Link handling
Every extractor is built from a LinkHandler, and every LinkHandler comes from a factory. This is the layer that turns an arbitrary URL into a validated, normalised (id, url) pair before any network call happens.
The handlers
LinkHandler is immutable, Serializable, three strings:
String getOriginalUrl(); String getUrl(); String getId(); String getBaseUrl();ListLinkHandler extends it for anything that returns a list, adding the selected filters:
List<FilterItem> getContentFilters();
List<FilterItem> getSortFilter();SearchQueryHandler extends ListLinkHandler and stores the query in the id slot:
String getSearchString(); // == getId()The factories
LinkHandlerFactory is abstract on three methods:
abstract String getId(String url);
abstract String getUrl(String id);
abstract boolean onAcceptUrl(String url);fromUrl(url) is the entry point: it calls acceptUrl(url) (which delegates to onAcceptUrl), then builds a LinkHandler from the extracted id and a canonical getUrl(id). fromId(id) goes the other way. So one factory both recognises a URL and emits a canonical one.
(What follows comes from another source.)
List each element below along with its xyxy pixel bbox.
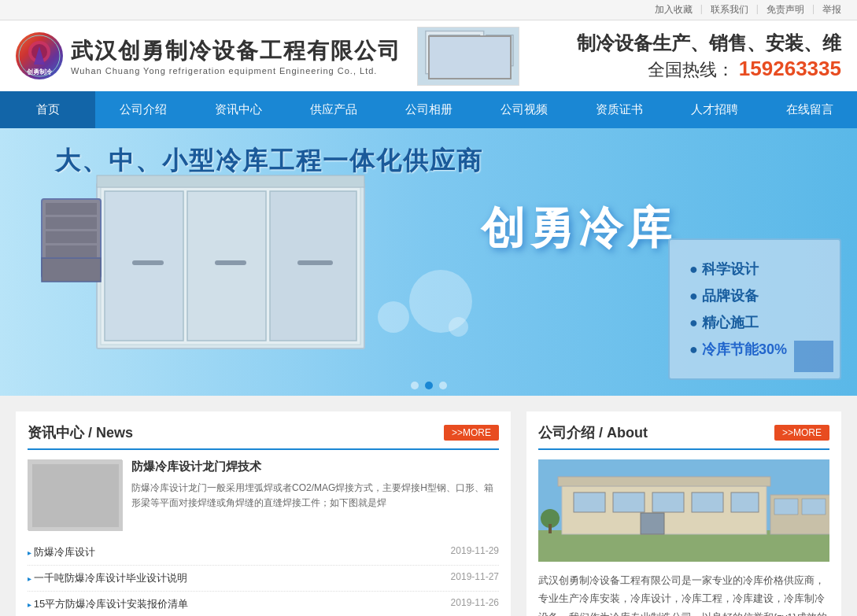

ListLinkHandlerFactory adds filters:
abstract String getUrl(String id, List<FilterItem> contentFilter, List<FilterItem> sortFilter);
Filter getAvailableContentFilter();
Filter getAvailableSortFilter();SearchQueryHandlerFactory builds search URLs from a query, and its onAcceptUrl always returns false: a search is produced from a query, not recognised from a pasted URL.
A concrete factory
YoutubeStreamLinkHandlerFactory shows the pattern. The id is an 11-character token:
Pattern.compile("^([a-zA-Z0-9_-]{11})")getId handles the whole zoo of YouTube URL shapes, watch?v=, youtu.be/, /embed/, /shorts/, /live/, the vnd.youtube: scheme, invidious and piped mirrors, attribution_link redirects, and throws FoundAdException for doubleclick ad links. onAcceptUrl is simply "does getId succeed":
public boolean onAcceptUrl(String url) throws FoundAdException {
try { getId(url); return true; }
catch (FoundAdException fe) { throw fe; }
catch (ParsingException e) { return false; }
}getUrl rebuilds the canonical form: "https://www.youtube.com/watch?v=" + id.
For lists, YoutubeChannelTabLinkHandlerFactory maps content filters (Videos, Playlists, Shorts, Livestreams, ...) to URL suffixes (/videos, /playlists, /shorts, /streams) and a sort filter (latest / popular / oldest) to a ?sort= query.
Because getId is what gets persisted in subscriptions and history, it must be stable: the same content must always yield the same id.